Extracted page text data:

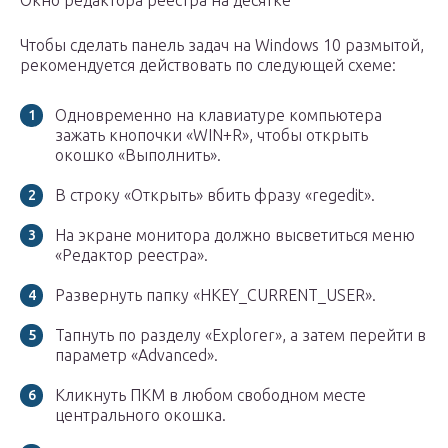
Окно редактора реестра на десятке
Чтобы сделать панель задач на Windows 10 размытой,
рекомендуется действовать по следующей схеме:
Одновременно на клавиатуре компьютера
зажать кнопочки «WIN+R», чтобы открыть
окошко «Выполнить».
В строку «Открыть» вбить фразу «regedit».
На экране монитора должно высветиться меню
«Редактор реестра».
Развернуть папку «HKEY_CURRENT_USER».
Тапнуть по разделу «Explorer», а затем перейти в
параметр «Advanced».
Кликнуть ПКМ в любом свободном месте
центрального окошка.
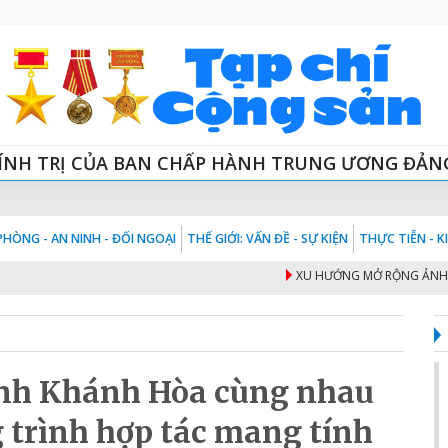
ÍNH TRỊ CỦA BAN CHẤP HÀNH TRUNG ƯƠNG ĐẢN
HÒNG - AN NINH - ĐỐI NGOẠI
THẾ GIỚI: VẤN ĐỀ - SỰ KIỆN
THỰC TIỄN - 
XU HƯỚNG MỞ RỘNG ẢNH HƯỞNG
ỉnh Khánh Hòa cùng nhau
 trình hợp tác mang tính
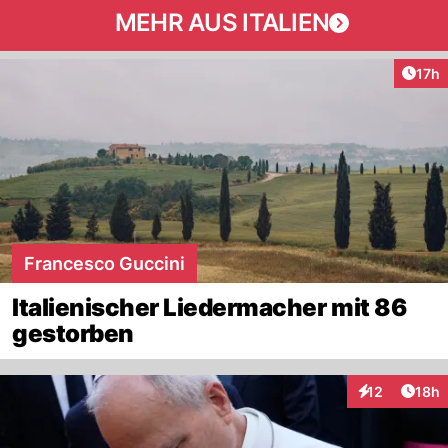
MEHR AUS ITALIEN
Artik
17h
Francesco Guccini
Italienischer Liedermacher mit 86
gestorben
Artik
12
18h
Interaktionen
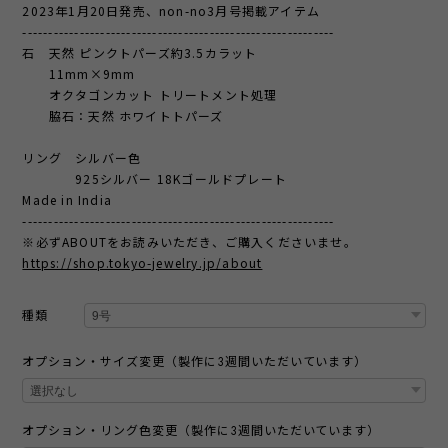
2023年1月20日発売、non-no3月号掲載アイテム
------------------------------------------------------------
石 天然 ピンクトパーズ約3.5カラット
11mm×9mm
オクタゴンカット トリートメント処理
脇石：天然 ホワイトトパーズ
リング シルバー色
925シルバー 18Kゴールドプレート
Made in India
------------------------------------------------------------
※必ずABOUTをお読みいただき、ご購入くださいませ。
https://shop.tokyo-jewelry.jp/about
種類
オプション・サイズ変更（製作に3週間いただいています）
オプション・リング色変更（製作に3週間いただいています）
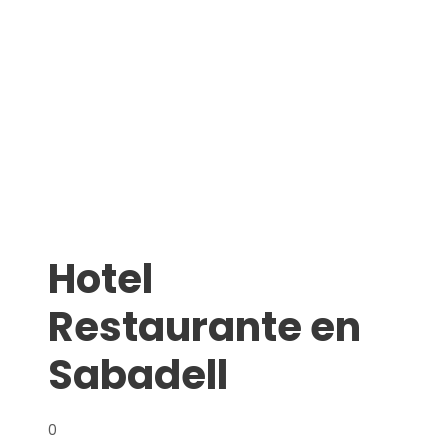
Hotel
Restaurante en
Sabadell
0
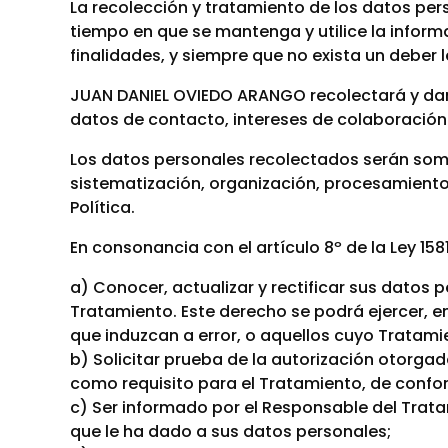
La recolección y tratamiento de los datos perso
tiempo en que se mantenga y utilice la inform
finalidades, y siempre que no exista un deber 
JUAN DANIEL OVIEDO ARANGO recolectará y dará
datos de contacto, intereses de colaboración y
Los datos personales recolectados serán some
sistematización, organización, procesamiento,
Política.
En consonancia con el artículo 8º de la Ley 1581
a) Conocer, actualizar y rectificar sus datos
Tratamiento. Este derecho se podrá ejercer, en
que induzcan a error, o aquellos cuyo Tratam
b) Solicitar prueba de la autorización otorg
como requisito para el Tratamiento, de conformi
c) Ser informado por el Responsable del Trata
que le ha dado a sus datos personales;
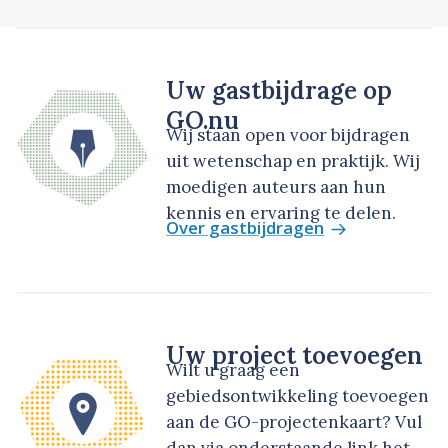
Uw gastbijdrage op
GO.nu
Wij staan open voor bijdragen
uit wetenschap en praktijk. Wij
moedigen auteurs aan hun
kennis en ervaring te delen.
Over gastbijdragen
Uw project toevoegen
Wilt u graag een
gebiedsontwikkeling toevoegen
aan de GO-projectenkaart? Vul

### YOUR TASK
Reading through the preceding records, tally each line that holds the word "オプション" and give the tally by itself.

### ANSWER TO THIS EXERCISE
2